Given data →
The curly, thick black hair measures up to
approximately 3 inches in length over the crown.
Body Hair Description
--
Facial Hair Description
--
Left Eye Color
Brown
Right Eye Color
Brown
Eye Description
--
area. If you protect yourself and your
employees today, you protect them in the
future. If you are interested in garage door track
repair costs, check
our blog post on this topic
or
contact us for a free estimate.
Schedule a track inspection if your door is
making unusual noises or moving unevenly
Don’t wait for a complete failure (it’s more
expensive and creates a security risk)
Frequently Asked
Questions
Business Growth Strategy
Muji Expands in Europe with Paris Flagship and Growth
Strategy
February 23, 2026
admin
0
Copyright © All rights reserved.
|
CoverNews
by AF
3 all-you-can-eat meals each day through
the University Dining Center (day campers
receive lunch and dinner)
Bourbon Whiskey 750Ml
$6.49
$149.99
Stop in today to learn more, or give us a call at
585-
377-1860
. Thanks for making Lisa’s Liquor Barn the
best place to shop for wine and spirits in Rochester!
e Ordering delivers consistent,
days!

What is needed → Where a line above contains the string "more", copy that line.

Final answer →
Don’t wait for a complete failure (it’s more
Stop in today to learn more, or give us a call at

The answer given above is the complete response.